Page-level text extractions
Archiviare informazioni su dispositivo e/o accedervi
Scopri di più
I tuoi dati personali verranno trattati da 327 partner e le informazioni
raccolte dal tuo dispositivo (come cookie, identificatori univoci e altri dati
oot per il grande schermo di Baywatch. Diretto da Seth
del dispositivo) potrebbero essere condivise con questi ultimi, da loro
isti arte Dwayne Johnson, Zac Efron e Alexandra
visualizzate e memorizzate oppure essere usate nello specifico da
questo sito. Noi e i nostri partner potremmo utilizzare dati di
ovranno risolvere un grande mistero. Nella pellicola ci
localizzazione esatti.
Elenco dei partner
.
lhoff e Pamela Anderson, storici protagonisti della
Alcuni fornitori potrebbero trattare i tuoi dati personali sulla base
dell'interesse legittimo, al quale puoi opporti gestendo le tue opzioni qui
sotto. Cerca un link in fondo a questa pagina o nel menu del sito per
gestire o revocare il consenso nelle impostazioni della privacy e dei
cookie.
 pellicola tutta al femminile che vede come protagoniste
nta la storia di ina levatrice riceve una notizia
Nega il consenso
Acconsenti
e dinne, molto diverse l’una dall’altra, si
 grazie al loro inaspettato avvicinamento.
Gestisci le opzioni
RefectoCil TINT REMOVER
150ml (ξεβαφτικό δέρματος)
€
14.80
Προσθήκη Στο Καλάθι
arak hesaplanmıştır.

...

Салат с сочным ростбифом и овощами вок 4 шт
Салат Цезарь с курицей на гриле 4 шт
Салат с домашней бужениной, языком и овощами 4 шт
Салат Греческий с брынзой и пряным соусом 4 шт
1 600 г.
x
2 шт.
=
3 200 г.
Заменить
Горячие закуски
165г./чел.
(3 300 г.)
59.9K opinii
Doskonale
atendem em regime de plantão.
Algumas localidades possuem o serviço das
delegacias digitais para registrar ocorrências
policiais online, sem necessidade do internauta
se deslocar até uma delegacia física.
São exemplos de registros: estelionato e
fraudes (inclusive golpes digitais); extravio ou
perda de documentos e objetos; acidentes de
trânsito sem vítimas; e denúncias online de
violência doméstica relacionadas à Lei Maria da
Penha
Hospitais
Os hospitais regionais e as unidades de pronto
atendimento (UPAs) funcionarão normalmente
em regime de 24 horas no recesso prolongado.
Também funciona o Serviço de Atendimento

▶ What you will do
Collect each line of the entries that has the word "овощами", copying it in full.

▶ Written solution
Салат с сочным ростбифом и овощами вок 4 шт
Салат с домашней бужениной, языком и овощами 4 шт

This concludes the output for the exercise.